*EXERCISE*:
Pictures excluded, reproduce exactly the lines below from the one with "Sagst du im Beruf ständig Ja und fühlst dich" through the one with "Adres : Fokkerstraat 18", both included.
*** DATASET EXCERPTS ***
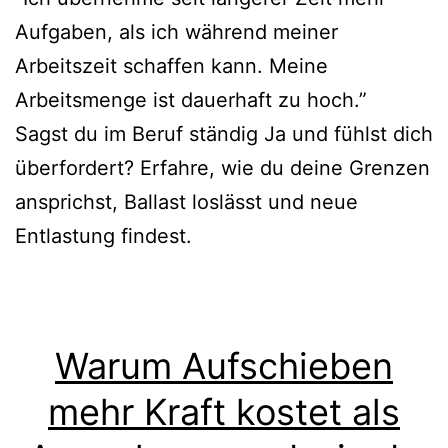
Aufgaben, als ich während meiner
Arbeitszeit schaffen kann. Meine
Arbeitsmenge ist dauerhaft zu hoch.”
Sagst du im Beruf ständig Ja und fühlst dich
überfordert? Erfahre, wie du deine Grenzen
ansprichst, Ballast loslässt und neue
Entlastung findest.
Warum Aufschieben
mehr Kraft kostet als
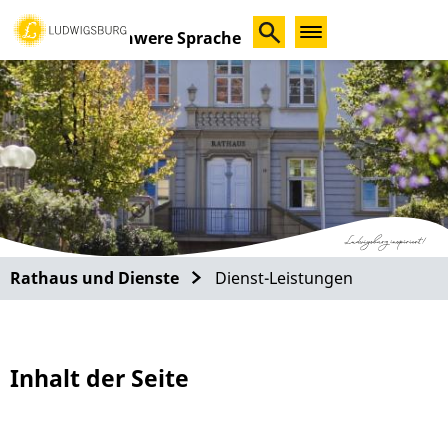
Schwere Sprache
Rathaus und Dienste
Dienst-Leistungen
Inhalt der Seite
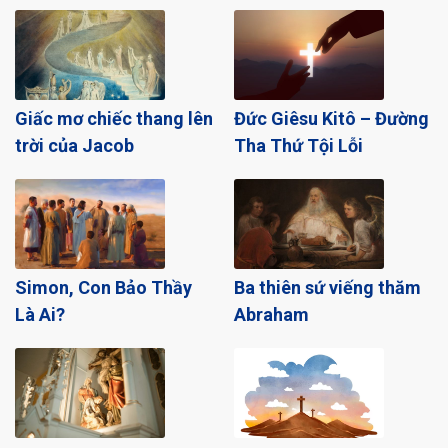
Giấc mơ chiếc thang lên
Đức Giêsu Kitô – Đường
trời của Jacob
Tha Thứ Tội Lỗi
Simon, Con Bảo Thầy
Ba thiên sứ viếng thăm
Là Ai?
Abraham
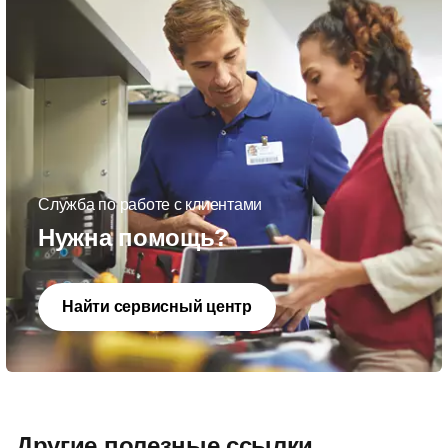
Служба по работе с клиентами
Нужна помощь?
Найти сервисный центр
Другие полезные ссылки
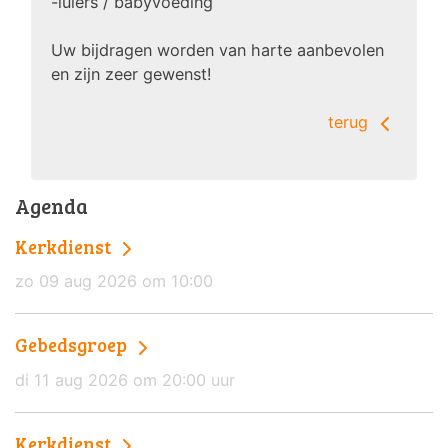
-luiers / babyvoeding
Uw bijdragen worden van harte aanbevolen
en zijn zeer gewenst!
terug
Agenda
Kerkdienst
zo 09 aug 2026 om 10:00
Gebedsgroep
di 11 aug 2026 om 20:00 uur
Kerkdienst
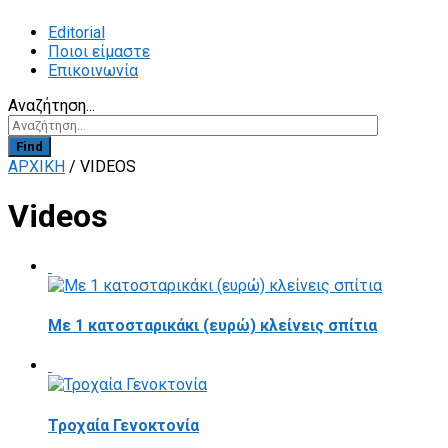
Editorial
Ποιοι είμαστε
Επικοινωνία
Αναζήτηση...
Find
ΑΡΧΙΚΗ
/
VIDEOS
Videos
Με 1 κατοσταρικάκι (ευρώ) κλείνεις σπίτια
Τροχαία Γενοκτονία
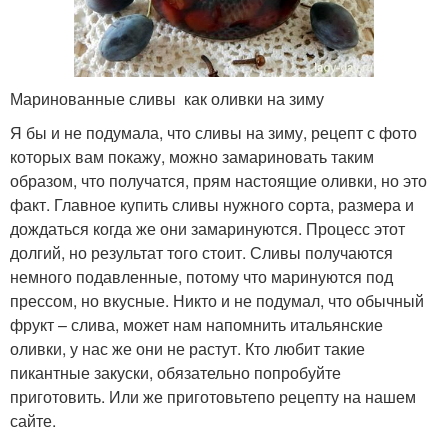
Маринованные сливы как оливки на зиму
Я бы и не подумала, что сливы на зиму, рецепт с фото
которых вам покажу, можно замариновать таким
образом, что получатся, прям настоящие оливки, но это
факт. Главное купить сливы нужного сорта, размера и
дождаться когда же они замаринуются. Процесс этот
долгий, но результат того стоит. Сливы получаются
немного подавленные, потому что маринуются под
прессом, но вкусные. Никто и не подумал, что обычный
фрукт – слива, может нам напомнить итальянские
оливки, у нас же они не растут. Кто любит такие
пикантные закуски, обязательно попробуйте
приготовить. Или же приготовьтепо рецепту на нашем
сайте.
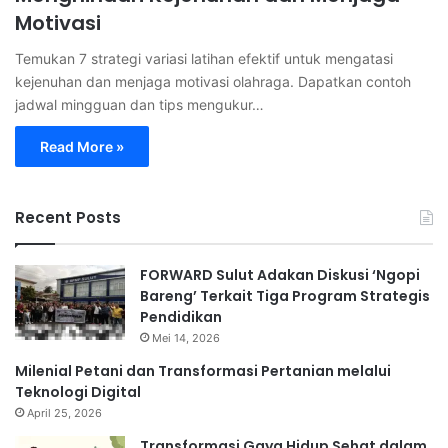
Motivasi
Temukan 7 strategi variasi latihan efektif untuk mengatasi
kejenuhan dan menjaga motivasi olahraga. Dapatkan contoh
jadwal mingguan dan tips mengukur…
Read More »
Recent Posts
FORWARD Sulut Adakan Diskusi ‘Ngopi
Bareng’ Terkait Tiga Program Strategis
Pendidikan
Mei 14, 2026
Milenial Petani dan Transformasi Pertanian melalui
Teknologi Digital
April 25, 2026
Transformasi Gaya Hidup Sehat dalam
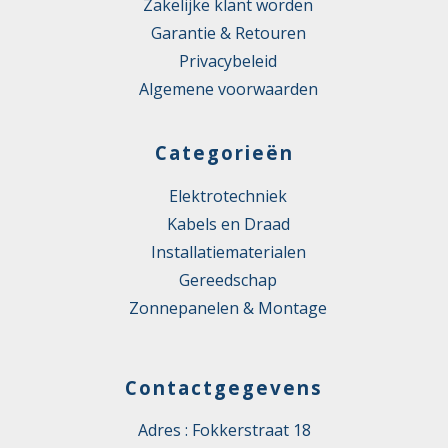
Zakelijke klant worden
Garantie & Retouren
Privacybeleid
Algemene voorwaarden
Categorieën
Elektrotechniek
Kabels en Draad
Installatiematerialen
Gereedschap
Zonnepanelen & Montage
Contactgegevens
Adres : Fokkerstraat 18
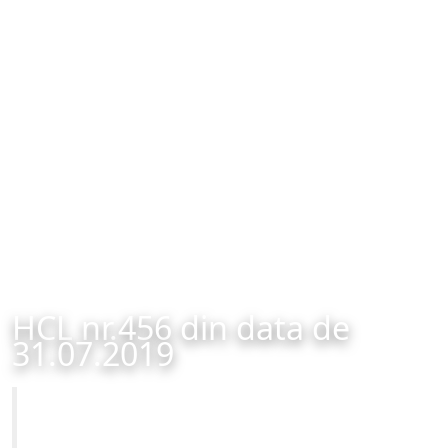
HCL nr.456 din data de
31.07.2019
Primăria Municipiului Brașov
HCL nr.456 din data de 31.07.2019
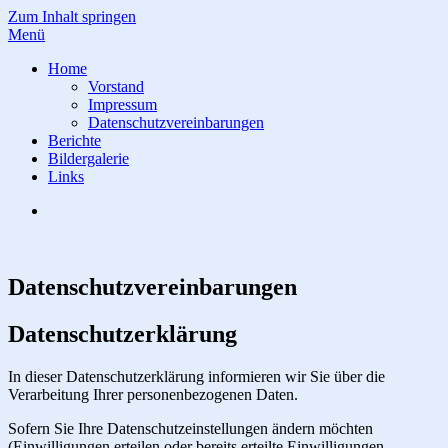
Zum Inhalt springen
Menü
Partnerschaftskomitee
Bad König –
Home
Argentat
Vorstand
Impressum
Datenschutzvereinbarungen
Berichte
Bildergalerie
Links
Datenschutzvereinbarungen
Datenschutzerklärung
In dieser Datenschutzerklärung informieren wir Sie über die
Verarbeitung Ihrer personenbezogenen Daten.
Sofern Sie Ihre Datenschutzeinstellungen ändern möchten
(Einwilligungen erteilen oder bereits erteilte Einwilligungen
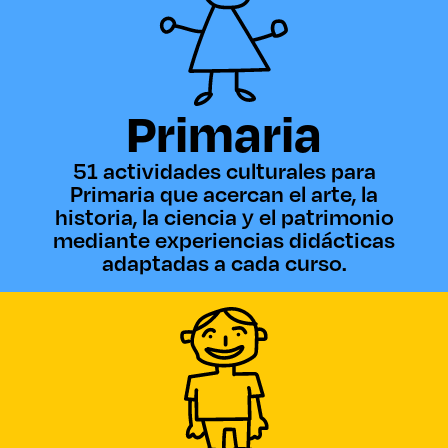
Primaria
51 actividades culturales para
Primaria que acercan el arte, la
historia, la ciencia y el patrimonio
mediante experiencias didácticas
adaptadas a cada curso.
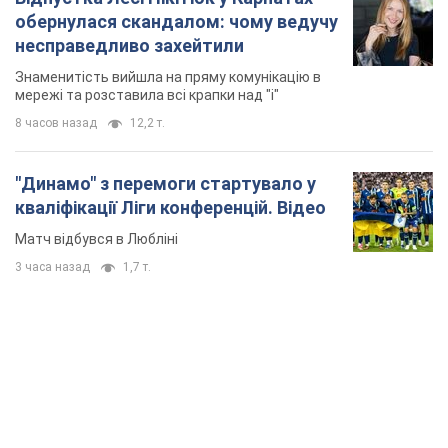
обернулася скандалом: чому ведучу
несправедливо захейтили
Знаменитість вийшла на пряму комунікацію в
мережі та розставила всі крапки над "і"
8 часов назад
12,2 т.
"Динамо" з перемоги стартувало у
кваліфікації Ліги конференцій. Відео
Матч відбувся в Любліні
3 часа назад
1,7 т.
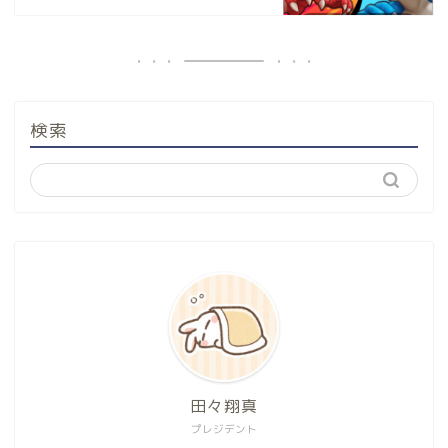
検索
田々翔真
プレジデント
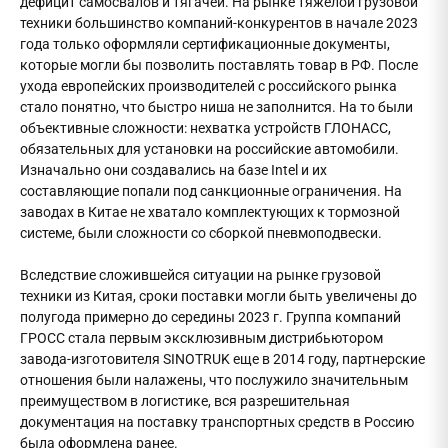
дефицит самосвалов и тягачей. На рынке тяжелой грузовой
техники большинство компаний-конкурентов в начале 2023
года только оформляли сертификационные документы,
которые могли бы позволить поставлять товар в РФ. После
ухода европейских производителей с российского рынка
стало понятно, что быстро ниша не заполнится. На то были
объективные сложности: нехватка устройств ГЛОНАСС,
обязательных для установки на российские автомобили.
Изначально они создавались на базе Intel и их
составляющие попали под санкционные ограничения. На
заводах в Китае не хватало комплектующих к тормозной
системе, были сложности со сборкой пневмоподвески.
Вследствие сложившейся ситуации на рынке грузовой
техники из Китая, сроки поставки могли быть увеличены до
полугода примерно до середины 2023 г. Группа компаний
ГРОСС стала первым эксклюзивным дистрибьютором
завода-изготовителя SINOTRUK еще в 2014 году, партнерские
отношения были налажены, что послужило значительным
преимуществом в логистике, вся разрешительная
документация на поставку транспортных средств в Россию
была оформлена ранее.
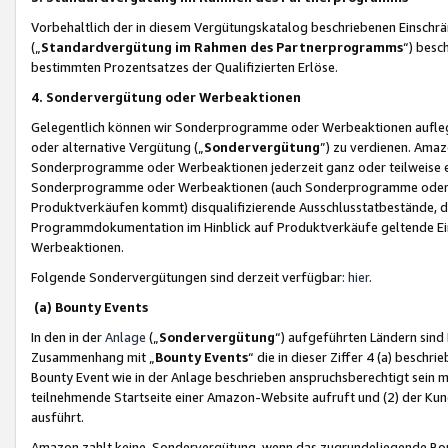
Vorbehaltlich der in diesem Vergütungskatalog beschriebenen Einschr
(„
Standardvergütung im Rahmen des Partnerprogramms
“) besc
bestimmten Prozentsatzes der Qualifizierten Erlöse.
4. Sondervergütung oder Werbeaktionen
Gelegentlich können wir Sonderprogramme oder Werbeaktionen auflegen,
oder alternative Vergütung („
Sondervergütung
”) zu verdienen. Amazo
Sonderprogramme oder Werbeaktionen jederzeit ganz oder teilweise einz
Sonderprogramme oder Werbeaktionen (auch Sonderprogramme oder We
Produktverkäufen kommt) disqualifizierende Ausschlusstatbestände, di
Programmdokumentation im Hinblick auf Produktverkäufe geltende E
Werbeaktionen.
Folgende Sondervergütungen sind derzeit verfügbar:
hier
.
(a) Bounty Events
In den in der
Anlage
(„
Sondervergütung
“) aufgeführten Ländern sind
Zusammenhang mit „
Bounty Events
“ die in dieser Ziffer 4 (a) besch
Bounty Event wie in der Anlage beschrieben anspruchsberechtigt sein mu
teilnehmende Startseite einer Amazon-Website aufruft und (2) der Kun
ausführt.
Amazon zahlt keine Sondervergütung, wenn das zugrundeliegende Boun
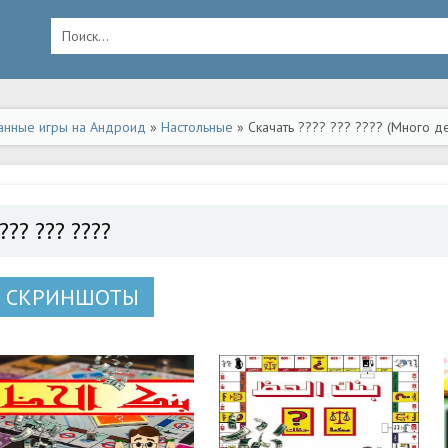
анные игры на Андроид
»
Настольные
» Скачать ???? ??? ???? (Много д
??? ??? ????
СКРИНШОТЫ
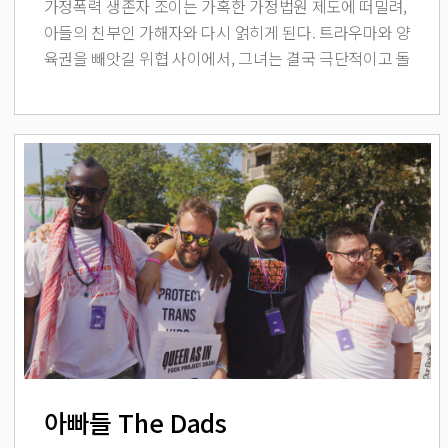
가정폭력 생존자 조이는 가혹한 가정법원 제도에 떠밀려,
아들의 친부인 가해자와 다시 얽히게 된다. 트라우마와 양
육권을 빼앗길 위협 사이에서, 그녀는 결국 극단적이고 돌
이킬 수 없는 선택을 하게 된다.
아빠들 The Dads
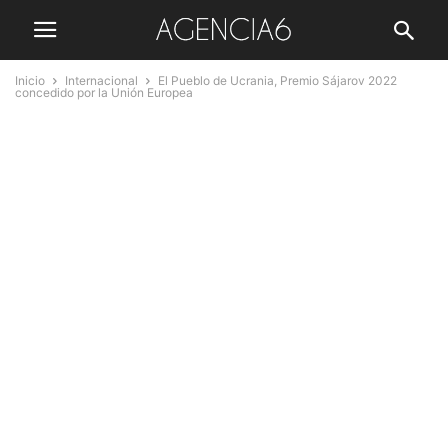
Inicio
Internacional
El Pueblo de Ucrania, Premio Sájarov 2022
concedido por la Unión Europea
*** End of DATASET EXCERPTS ***
*RESPONSE BELOW*:
Sagst du im Beruf ständig Ja und fühlst dich
überfordert? Erfahre, wie du deine Grenzen
ansprichst, Ballast loslässt und neue
Entlastung findest.
Warum Aufschieben
mehr Kraft kostet als
Schwere Sprache
Rathaus und Dienste
Dienst-Leistungen
Inhalt der Seite
Giấc mơ chiếc thang lên
Đức Giêsu Kitô – Đường
trời của Jacob
Tha Thứ Tội Lỗi
Simon, Con Bảo Thầy
Ba thiên sứ viếng thăm
Là Ai?
Abraham
Служба по работе с клиентами
Нужна помощь?
Найти сервисный центр
Другие полезные ссылки
-luiers / babyvoeding
Uw bijdragen worden van harte aanbevolen
en zijn zeer gewenst!
terug
Agenda
Kerkdienst
zo 09 aug 2026 om 10:00
Gebedsgroep
di 11 aug 2026 om 20:00 uur
Kerkdienst
Editorial
Ποιοι είμαστε
Επικοινωνία
Αναζήτηση...
Find
ΑΡΧΙΚΗ
/
VIDEOS
Videos
Με 1 κατοσταρικάκι (ευρώ) κλείνεις σπίτια
Τροχαία Γενοκτονία
Маринованные сливы как оливки на зиму
Я бы и не подумала, что сливы на зиму, рецепт с фото
которых вам покажу, можно замариновать таким
образом, что получатся, прям настоящие оливки, но это
факт. Главное купить сливы нужного сорта, размера и
дождаться когда же они замаринуются. Процесс этот
долгий, но результат того стоит. Сливы получаются
немного подавленные, потому что маринуются под
прессом, но вкусные. Никто и не подумал, что обычный
фрукт – слива, может нам напомнить итальянские
оливки, у нас же они не растут. Кто любит такие
пикантные закуски, обязательно попробуйте
приготовить. Или же приготовьтепо рецепту на нашем
сайте.
Motivasi
Temukan 7 strategi variasi latihan efektif untuk mengatasi
kejenuhan dan menjaga motivasi olahraga. Dapatkan contoh
jadwal mingguan dan tips mengukur…
Read More »
Recent Posts
FORWARD Sulut Adakan Diskusi ‘Ngopi
Bareng’ Terkait Tiga Program Strategis
Pendidikan
Mei 14, 2026
Milenial Petani dan Transformasi Pertanian melalui
Teknologi Digital
April 25, 2026
Transformasi Gaya Hidup Sehat dalam
Zakelijke klant worden
Garantie & Retouren
Privacybeleid
Algemene voorwaarden
Categorieën
Elektrotechniek
Kabels en Draad
Installatiematerialen
Gereedschap
Zonnepanelen & Montage
Contactgegevens
Adres : Fokkerstraat 18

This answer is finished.